Филимон медлил с уходом. У него лились слезы удивления и радости, но в то же время он испытывал и какую-то робость.

– Иди! Зачем печалить и себя, и своих братьев долгими проводами? Из кладовой захвати себе на неделю запас продовольствия: фиников и пшена. Лодка готова: в ней ты спустишься вниз по Нилу. Бог нам заменит ее новой, когда в ней окажется нужда. В продолжение плавания ни с кем не разговаривай, кроме отшельников божьих. По истечении пяти суток расспроси, как попасть в устье Александрийского канала; когда же доберешься до города, то тебя всякий монах проведет к архиепископу. Дай нам знать о себе через какого-нибудь благочестного вестника. Иди!

Молча пересекли они долину, направляясь к пустынному берегу великой реки. Памва был уже там, его седины озарялись лучами восходящей луны, когда он дряхлой рукой спускал на воду легкий челнок. Филимон бросился к ногам старцев, с рыданиями умоляя их простить и благословить его в путь.

– Нам нечего прощать тебя, – следуй зову внутреннего голоса. Если в тебе заговорила плоть, то она и покарает тебя; мы же не смеем противиться Господу Богу, если твой порыв исходит от духа. Прощай!

Через несколько мгновений челнок несся по течению быстрой реки, скользя в золотистых сумерках летнего дня. Вскоре на землю опустилась южная ночь, все утонуло во мраке, и только на воде отражался лунный свет, озаряя скалу и на ней – двух коленопреклоненных старцев.

Глава II

УМИРАЮЩИЙ МИР

В Александрии, неподалеку от музея, в верхнем этаже дома, построенного и украшенного в древнегреческом стиле, была небольшая комната, выбранная ее владельцем, вероятно, не только для отдыха. Правда, она находилась довольно далеко от южной стороны двора, но все же сюда долетали голоса прохожих, шум экипажей, проезжавших по оживленной дороге, дикий рев, крики и звон труб из зверинца, расположенного по соседству на другой стороне улицы. Главную прелесть этого покоя составлял, быть может, вид на сады, на цветочные клумбы, кусты, фонтаны, аллеи, статуи и ниши, которые в продолжение семи столетий внимали мудрости философов и поэтов Александрии. Тут работали философы различных школ, блуждая под сенью платанов, ореховых деревьев и фиговых пальм. Все, казалось, дышало здесь очарованием греческой мысли и поэзии, с тех пор, как некогда тут прохаживались Птоломей Филадельф[16] с Евклидом[17] и Теокритом, Каллимахом[18] и Ликофроном[19].
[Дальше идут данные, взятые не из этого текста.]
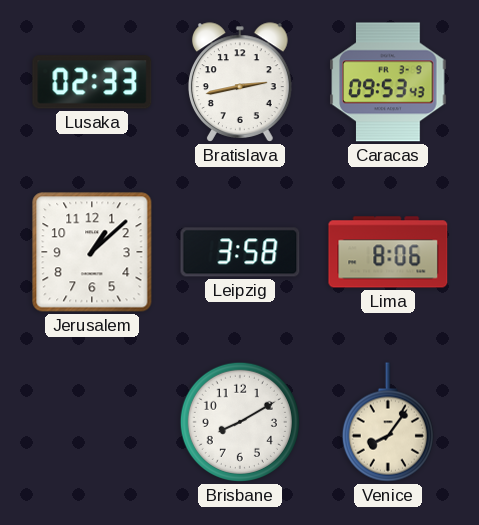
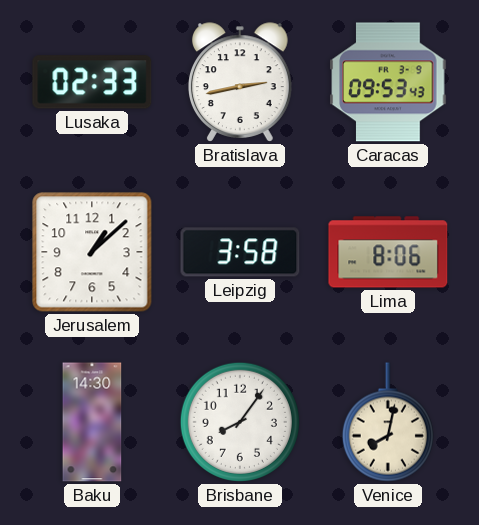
Baku: none -> 14:30
Brisbane: 8:10 -> 8:06
Venice: 8:06 -> 8:02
Слева от садов тянулся восточный фасад музея с картинными галереями, изваяниями, трапезными и аудиториями. В огромном боковом флигеле хранилась основанная отцом Филадельфа знаменитая библиотека, которая еще во времена Сенеки[20] насчитывала четыреста тысяч рукописей, несмотря на то, что значительная часть их погибла при осаде Цезарем Александрии. Здесь, сверкая на фоне прозрачной синевы неба, высилась белая кровля – одно из чудес мира, а по ту сторону, между выступами и фронтонами великолепных построек, взор терялся в сверкающей лазури моря.

Комната была отделана в исключительно греческом стиле и представляла собой обитель спокойствия, чистоты и прохлады, хотя в окна, защищенные сетками от москитов, проникал со двора яркий солнечный свет. В комнате не было ни ковра, ни очага; обстановка состояла из кушетки, стола и кресла, но вся мебель отличалась тонкостью и изяществом форм.

Однако, если бы кто-либо вошел в комнату этим утром, то, вероятно, не обратил бы внимания ни на меблировку, ни на сады музея, ни на сверкающее Средиземное море, так как его взор отыскал бы нечто более привлекательное, перед чем все остальное меркло и стушевывалось.

В кресле сидела молодая женщина лет двадцати пяти, погруженная в чтение лежавшей на столе рукописи. Именно она и была богиней-покровительницей этого маленького храма. Ее одеяние, вполне соответствовавшее характеру комнаты, состояло из простого белоснежного платья старинного фасона. Длинное, строгое и изящное, оно ниспадало до самого пола, собиралось у шеи, совершенно скрывая очертания бюста и обнажая лишь руки и немного плечи. Ее наряд был лишен всяких украшений, кроме двух пурпуровых полосок спереди, обличавших в ней римскую гражданку. Она носила расшитую золотом обувь и золотую сетку на волосах, спускавшуюся на спину.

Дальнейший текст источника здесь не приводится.